[Data items]
#####
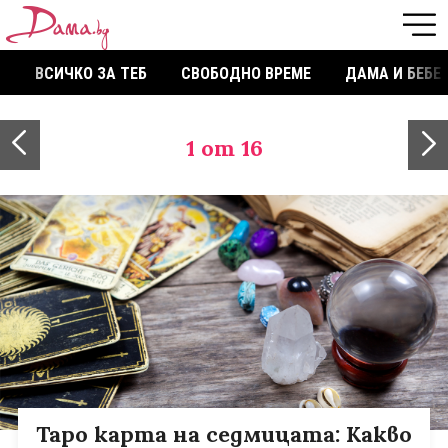
ВСИЧКО ЗА ТЕБ
СВОБОДНО ВРЕМЕ
ДАМА И БЕБЕ
1
от 16
Таро карта на седмицата: Какво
#####
• **Assignment**
What you return should be the entries from above, unchanged and without their images.

• **Answer box**
ВСИЧКО ЗА ТЕБ
СВОБОДНО ВРЕМЕ
ДАМА И БЕБЕ
1
от 16
Таро карта на седмицата: Какво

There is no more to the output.